The proliferation—nay, ubiquity—of mobile devices in the enterprise makes it imperative for IT managers to take an unmoving stance on the security of these devices. Whether sanctioned by IT or not, the diverse devices used by todays mobile work force must be made to withstand withering security requirements to protect the integrity of corporate data.
And the devices that IT managers think are the most vulnerable—or the most worthy of protecting—may not be the ones most at risk.
According to a poll conducted Dec. 1 during Ziff Davis Medias Security Virtual Tradeshow Web seminar, 87 percent of attendees were concerned primarily with protecting laptops from malicious code. Protecting mobile phones, PDAs and other devices barely registered on the poll. (The archived Web seminar can be found at www.eseminarslive.com.)
Given the millions of laptops in use and connected to the Internet, it makes sense that IT managers are most concerned about them. However, there are more mobile phones in use than computers.
And while the limited computing power and the closed design of cell phone handsets have so far made them undesirable targets of virus writers, this likely wont remain so for much longer.
Case in point: According to the analysis company Ovum, there are now 10 million phones running Symbians Symbian OS. A Symbian-based proof-of-concept virus that spreads via a Bluetooth connection was reported last June and has now appeared in the wild in Europe as the Skulls virus.
Even if viruses and worms werent an issue, mobile devices should be a significant concern for organizations that are subject to regulatory requirements, including those in the Health Insurance Portability and Accountability Act.
For one thing, mobile devices are often lost or stolen, potentially leaving corporate data vulnerable to unauthorized access.
In addition, mobile devices almost always communicate via a wireless connection, a medium that is still notoriously insecure.
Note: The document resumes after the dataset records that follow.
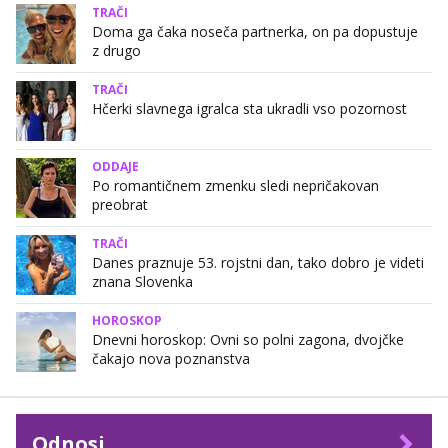
TRAČI
Doma ga čaka noseča partnerka, on pa dopustuje
z drugo
TRAČI
Hčerki slavnega igralca sta ukradli vso pozornost
ODDAJE
Po romantičnem zmenku sledi nepričakovan
preobrat
TRAČI
Danes praznuje 53. rojstni dan, tako dobro je videti
znana Slovenka
HOROSKOP
Dnevni horoskop: Ovni so polni zagona, dvojčke
čakajo nova poznanstva
Odnosi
And data security, including encryption/decryption, has not been widely implemented on most mobile devices because these applications tend to tax battery life, memory and processing power.
In short, mobile device makers have focused on utility, not security, leaving the devices vulnerable.
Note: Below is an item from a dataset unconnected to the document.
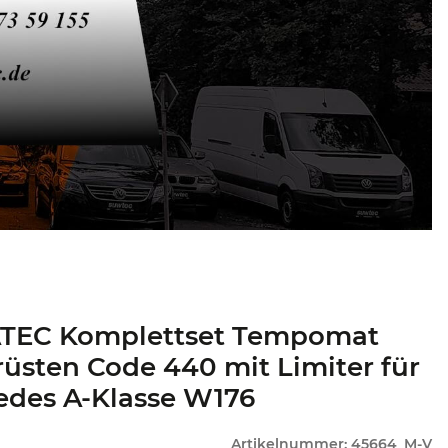
TEC Komplettset Tempomat
üsten Code 440 mit Limiter für
edes A-Klasse W176
Artikelnummer:
45664_M-V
Several companies are just now beginning to provide protection for mobile devices, and IT administrators should immediately start evaluating these tools.
For example, F-Secures Mobile Anti-Virus for Series 60 protects a variety of Nokia and Siemens handsets that run the Symbian operating system.
The F-Secure application requires 850KB of free memory and takes up 520KB of space on the phones, but of greater concern is the processing and concomitant power drain of processing messages and attachments.
IT administrators should keep in mind that given the changeable nature of mobile devices, managing the licenses for security products will likely be more of a problem than managing the software itself. IT administrators will need to make sure that license management is at the top of the checklist for any security software for mobile devices.
Indeed, IT managers should learn a lesson from the sorry state of desktop management. For the most part, patch management, software distribution and configuration management tools have been added on and unintegrated, and this has proved to be a resource-intensive way to maintain PCs and network infrastructure devices such as routers. If the same thing happens with mobile devices, were in big trouble.